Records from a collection
..........
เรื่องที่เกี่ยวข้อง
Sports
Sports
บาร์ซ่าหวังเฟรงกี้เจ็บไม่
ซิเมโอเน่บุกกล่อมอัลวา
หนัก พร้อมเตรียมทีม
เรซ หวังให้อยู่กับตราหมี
..........
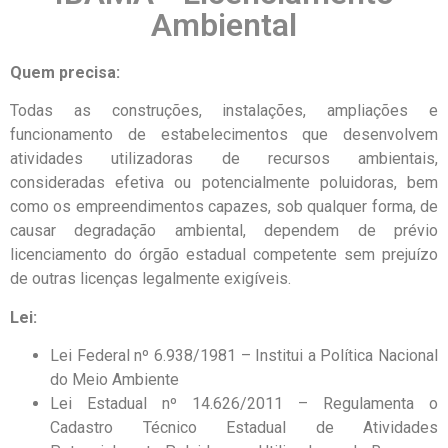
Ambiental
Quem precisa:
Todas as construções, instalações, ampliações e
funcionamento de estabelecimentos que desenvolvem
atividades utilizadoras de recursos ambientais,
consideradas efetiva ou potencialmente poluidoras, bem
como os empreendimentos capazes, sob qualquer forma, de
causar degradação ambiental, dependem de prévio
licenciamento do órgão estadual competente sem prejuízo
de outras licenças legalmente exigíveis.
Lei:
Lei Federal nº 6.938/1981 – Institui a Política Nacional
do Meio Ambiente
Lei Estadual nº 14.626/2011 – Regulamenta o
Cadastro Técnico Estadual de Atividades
..........
Activity
Taking the entries above, write out exactly each line from the one holding "บาร์ซ่าหวังเฟรงกี้เจ็บไม่" to the one holding "เรซ หวังให้อยู่กับตราหมี", both included, and stop there.

Response area
บาร์ซ่าหวังเฟรงกี้เจ็บไม่
ซิเมโอเน่บุกกล่อมอัลวา
หนัก พร้อมเตรียมทีม
เรซ หวังให้อยู่กับตราหมี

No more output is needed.